Only the text belongs in the copy: retype each record exactly as it appears.

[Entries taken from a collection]
########################################

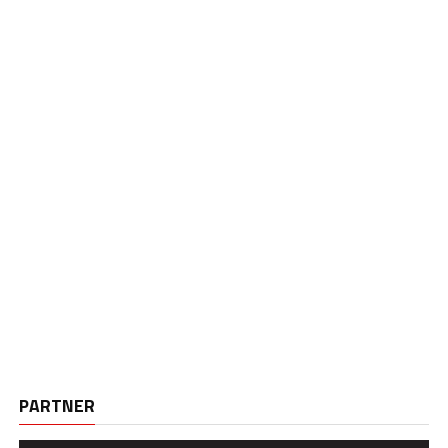
PARTNER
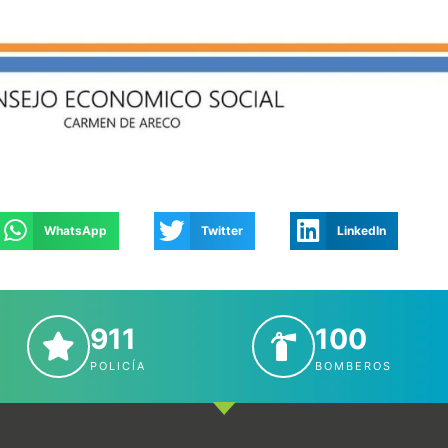
WhatsApp
Twitter
LinkedIn
911
100
POLICÍA
BOMBEROS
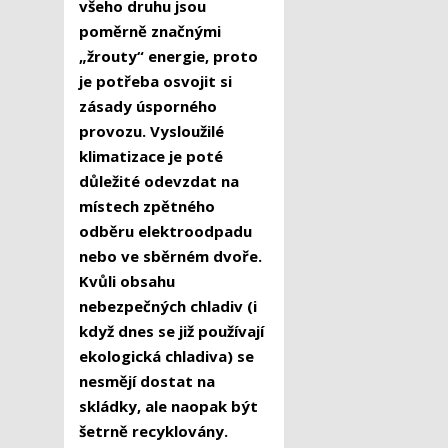
všeho druhu jsou
poměrně značnými
„žrouty“ energie, proto
je potřeba osvojit si
zásady úsporného
provozu. Vysloužilé
klimatizace je poté
důležité odevzdat na
místech zpětného
odběru elektroodpadu
nebo ve sběrném dvoře.
Kvůli obsahu
nebezpečných chladiv (i
když dnes se již používají
ekologická chladiva) se
nesmějí dostat na
skládky, ale naopak být
šetrně recyklovány.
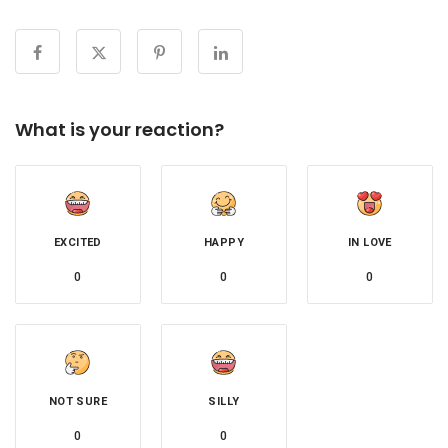
What is your reaction?
EXCITED
HAPPY
IN LOVE
0
0
0
NOT SURE
SILLY
0
0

########################################

RESPONSE AREA:
PARTNER
WhatsApp
Twitter
LinkedIn
911
100
POLICÍA
BOMBEROS
všeho druhu jsou
poměrně značnými
„žrouty“ energie, proto
je potřeba osvojit si
zásady úsporného
provozu. Vysloužilé
klimatizace je poté
důležité odevzdat na
místech zpětného
odběru elektroodpadu
nebo ve sběrném dvoře.
Kvůli obsahu
nebezpečných chladiv (i
když dnes se již používají
ekologická chladiva) se
nesmějí dostat na
skládky, ale naopak být
šetrně recyklovány.
What is your reaction?
EXCITED
HAPPY
IN LOVE
0
0
0
NOT SURE
SILLY
0
0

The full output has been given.